*WHAT YOU ARE ASKED TO DO:*
For this listing, the lines between the one holding "联系我们 (673, 81)" and the one holding "石家庄网站建设 (249, 2408)", inclusive, must be set down exactly.

*GIVEN DATA:*
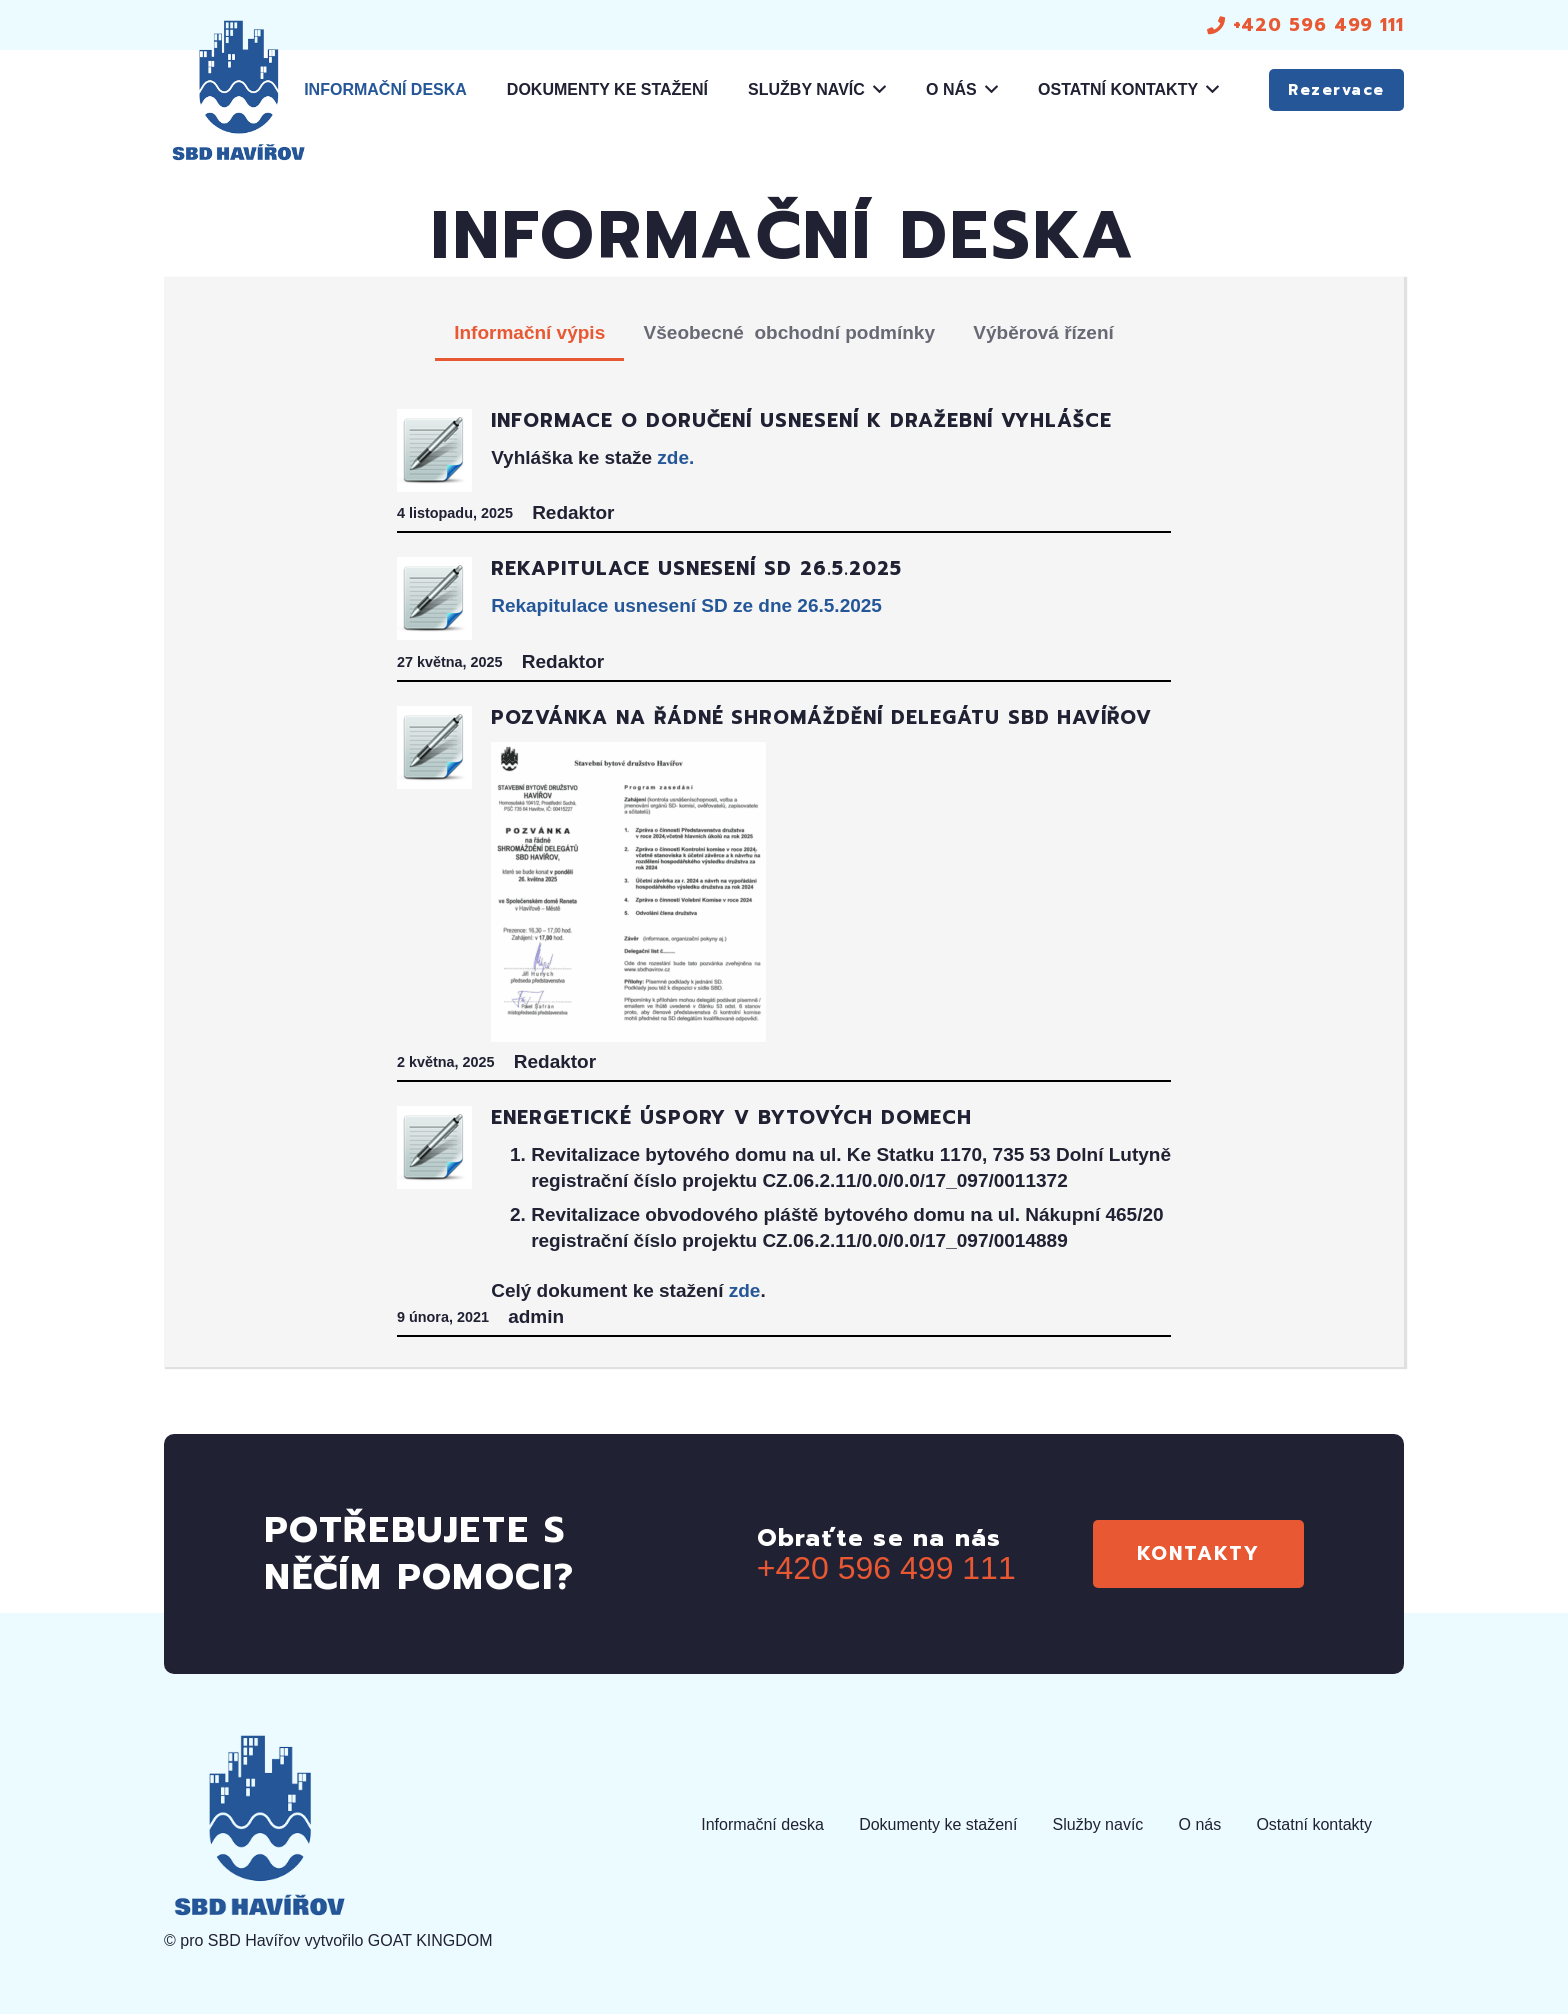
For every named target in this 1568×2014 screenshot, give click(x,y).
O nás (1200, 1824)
==
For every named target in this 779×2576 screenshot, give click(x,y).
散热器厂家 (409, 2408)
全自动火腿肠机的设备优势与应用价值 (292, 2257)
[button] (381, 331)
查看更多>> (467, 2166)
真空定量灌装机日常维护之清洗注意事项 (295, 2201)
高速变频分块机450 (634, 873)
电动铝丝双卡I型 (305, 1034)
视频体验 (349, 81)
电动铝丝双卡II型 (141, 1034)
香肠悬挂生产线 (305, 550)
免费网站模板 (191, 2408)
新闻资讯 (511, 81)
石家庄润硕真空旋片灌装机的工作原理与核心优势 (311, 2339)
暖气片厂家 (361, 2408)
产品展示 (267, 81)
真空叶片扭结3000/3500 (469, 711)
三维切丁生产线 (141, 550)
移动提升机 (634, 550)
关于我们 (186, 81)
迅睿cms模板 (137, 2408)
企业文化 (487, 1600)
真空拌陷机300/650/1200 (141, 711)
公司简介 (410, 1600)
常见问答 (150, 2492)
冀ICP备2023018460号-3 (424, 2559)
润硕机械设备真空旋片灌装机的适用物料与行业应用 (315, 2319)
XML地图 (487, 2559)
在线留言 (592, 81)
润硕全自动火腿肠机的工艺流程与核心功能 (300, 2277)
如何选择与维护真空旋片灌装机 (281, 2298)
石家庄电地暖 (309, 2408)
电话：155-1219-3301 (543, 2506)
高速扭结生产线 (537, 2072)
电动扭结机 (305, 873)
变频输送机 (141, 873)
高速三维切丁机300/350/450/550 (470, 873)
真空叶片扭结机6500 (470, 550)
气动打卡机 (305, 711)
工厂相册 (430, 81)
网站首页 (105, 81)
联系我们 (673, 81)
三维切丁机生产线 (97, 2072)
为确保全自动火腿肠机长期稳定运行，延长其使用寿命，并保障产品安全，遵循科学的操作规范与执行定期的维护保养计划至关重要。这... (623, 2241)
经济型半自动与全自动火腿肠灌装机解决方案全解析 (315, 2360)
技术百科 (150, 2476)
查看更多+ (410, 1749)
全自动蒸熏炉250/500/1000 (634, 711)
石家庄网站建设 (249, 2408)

*ANSWER AREA:*
联系我们 (673, 81)
三维切丁机生产线 (97, 2072)
为确保全自动火腿肠机长期稳定运行，延长其使用寿命，并保障产品安全，遵循科学的操作规范与执行定期的维护保养计划至关重要。这... (623, 2241)
经济型半自动与全自动火腿肠灌装机解决方案全解析 (315, 2360)
技术百科 (150, 2476)
查看更多+ (410, 1749)
全自动蒸熏炉250/500/1000 (634, 711)
石家庄网站建设 (249, 2408)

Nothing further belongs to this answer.